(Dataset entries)
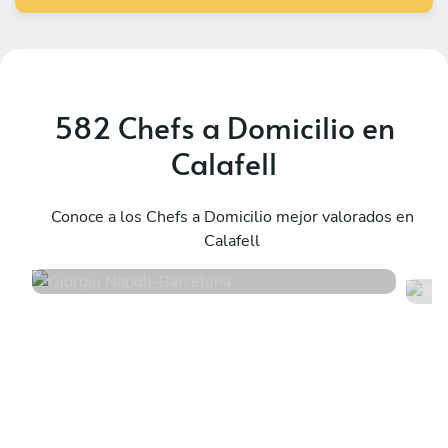
582 Chefs a Domicilio en
Calafell
Giorgio Napoli
S
Barcelona
Conoce a los Chefs a Domicilio mejor valorados en
B
Calafell
4.9
•
198 servicios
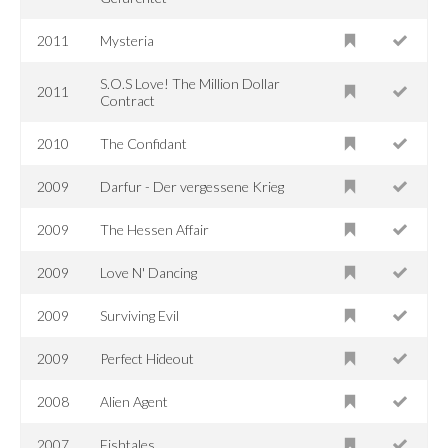
2011
Mysteria
S.O.S Love! The Million Dollar
2011
Contract
2010
The Confidant
2009
Darfur - Der vergessene Krieg
2009
The Hessen Affair
2009
Love N' Dancing
2009
Surviving Evil
2009
Perfect Hideout
2008
Alien Agent
2007
Fishtales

* _Exercise instructions_
Report how many lines above hold "Domicilio", number only.

* _Final answer_
2